Given that 50% of the air in a plane is recycled, Katie’s top tip is to first spritz on a skin purifier to avoid trapping bacteria and other unmentionables under the mask. “I like Clinisoothe+ Skin Purifier as it provides antimicrobial protection and prepares your skin for your chosen mask,” she says. “Leave the mask on for the recommended 15 to 20 minutes, then massage any residue into your skin.” 

Boost your defences

The sun’s UV rays are significantly stronger above cloud level. So sunscreen with an SPF30+ is non-negotiable if you’re departing or arriving in daylight. “Take an antioxidant supplement two hours before your flight to help protect against the cell-damaging effects of UV rays from the inside out,” adds pharmacist and founder of The Organic Pharmacy, Margo Marone

Multi serum mid-flight

Your body loses roughly one cup of water for every hour you’re in the sky. So taking a 360 approach to hydration is crucial. “I always recommend drinking two litres of water before boarding, and then keep topping up during the flight as you need to stay hydrated inside and out,” says Shane. 

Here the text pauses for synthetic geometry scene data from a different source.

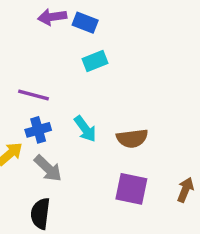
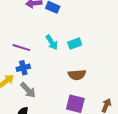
cyan rectangle: (95, 61) -> (75, 44), moved
cyan arrow: (85, 129) -> (52, 42), moved

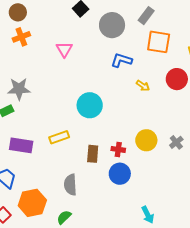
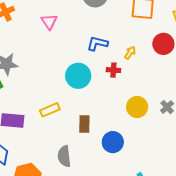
blue L-shape: (121, 60) -> (97, 43), moved
yellow arrow: (143, 86) -> (130, 53), turned -88
red cross: (118, 149) -> (113, 70), moved

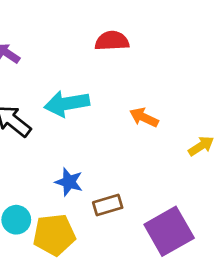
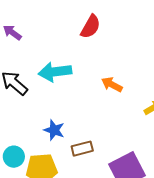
red semicircle: (112, 41) -> (91, 27), turned 120

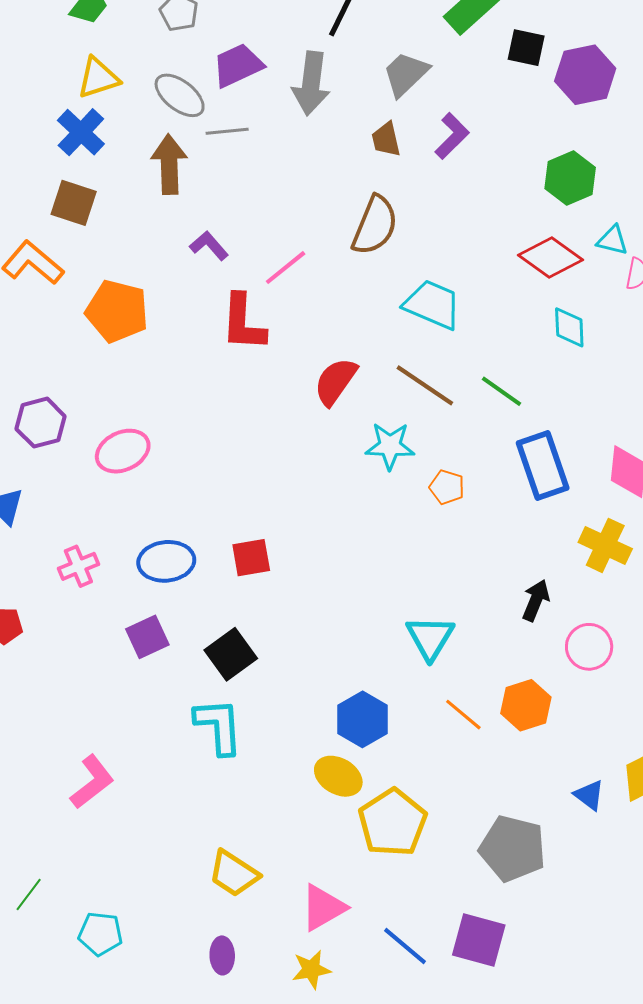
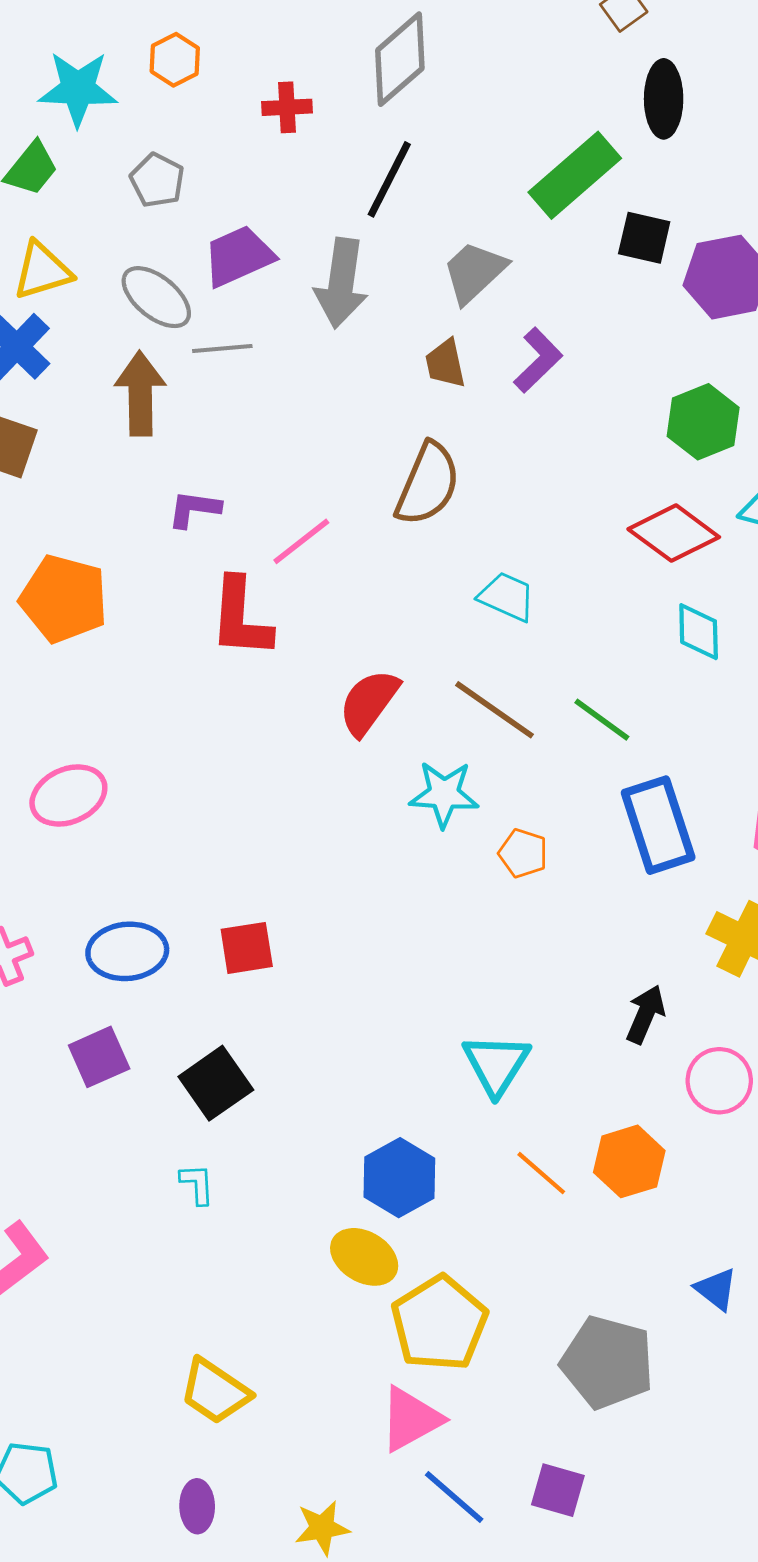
purple L-shape: (209, 246) -> (194, 509), turned -42
cyan trapezoid: (432, 305) -> (507, 597), size x0.7
cyan L-shape: (219, 726) -> (197, 1184), size x0.5
pink triangle: (323, 907) -> (411, 1419), moved
purple square: (479, 940) -> (558, 1490), size x0.7

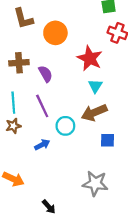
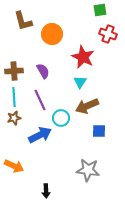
brown cross: (19, 63) -> (14, 71), moved
cyan triangle: (95, 86) -> (80, 82), moved
blue arrow: (42, 145) -> (40, 135), size x1.6
black arrow: (49, 207) -> (46, 191), turned 40

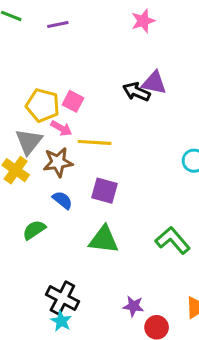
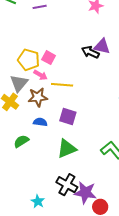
blue semicircle: (62, 200) -> (40, 122), turned -32
green triangle: (104, 240) -> (67, 149), turned -30
black cross: (62, 298) -> (67, 185), moved
purple star: (133, 306) -> (85, 193), size x1.6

When it comes to a fresh-skin glow you have plenty of skincare options. Shane swears by the humectant hyaluronic acid, a molecule that can hold up to 1000 times its own weight in water, for dewiness. If your skin starts to look ashen, you may want to reach for a vitamin C serum. Plane cabins are pressurised to simulate conditions found at 7,000 feet – the equivalent of being on top of a mountain— so less blood and nutrients are transported to the surface of your skin.